L’article 56 de la loi de modernisation de la justice du 21e siècle a confié à l’officier de l’état civil, en lieu et place du juge, le traitement des demandes de changement de prénom.

Il a également créé devant le tribunal de grande instance une procédure dédiée aux demandes de changement de sexe à l’état civil. La nouvelle procédure permet à toute personne majeure (ou mineure émancipée), qui démontre que la mention relative à son sexe dans les actes de l’état civil ne correspond pas à celui dans lequel elle se présente et dans lequel elle est connue, d’obtenir cette modification, sans que cette personne ait à justifier avoir subi des traitements médicaux, une opération chirurgicale ou une stérilisation.

« Le décret publié ce jour encadre d’abord la procédure judiciaire de changement de prénom lorsque la demande présentée à l’officier de l’état civil s’est heurtée à l’opposition du procureur de la République.» explique le cabinet de M. Urvoas.

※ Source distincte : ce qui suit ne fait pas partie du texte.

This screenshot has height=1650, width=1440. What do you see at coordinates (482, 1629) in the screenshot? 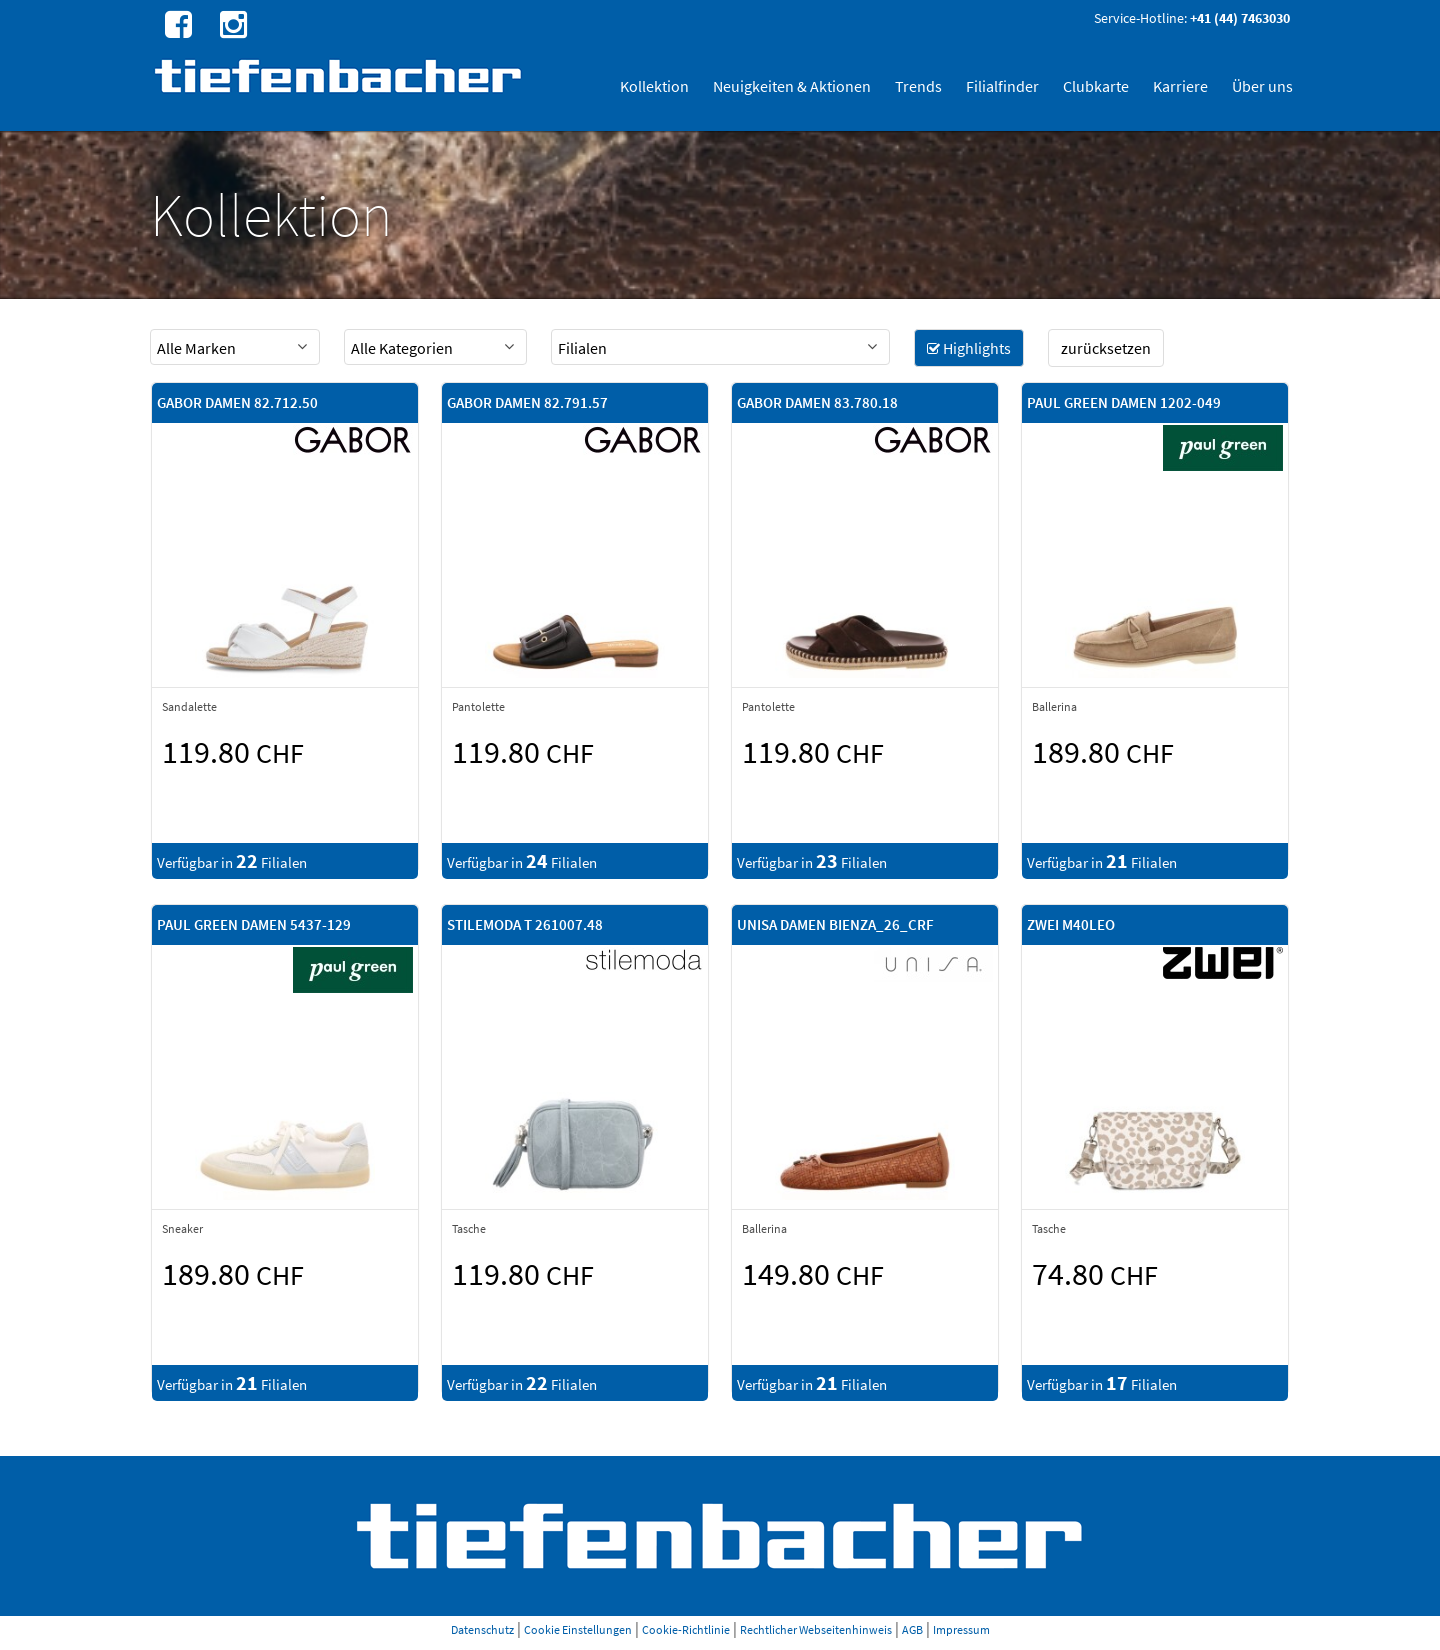 I see `Datenschutz` at bounding box center [482, 1629].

« Le décret fixe ensuite la procédure applicable à la demande de modification de la mention du sexe à l’état civil, mettant ainsi en œuvre l’engagement pris par le garde des sceaux d’en faire une procédure gratuite et sans avocat obligatoire. Le décret précise les conditions de délivrance d’un nouveau livret de famille à la suite du prononcé d’une décision de changement de sexe à l’état civil.» poursuit-t-il, tandis que les procédures concernant les divorces, les gardes d’enfant, etc coûtent lourdement aux familles.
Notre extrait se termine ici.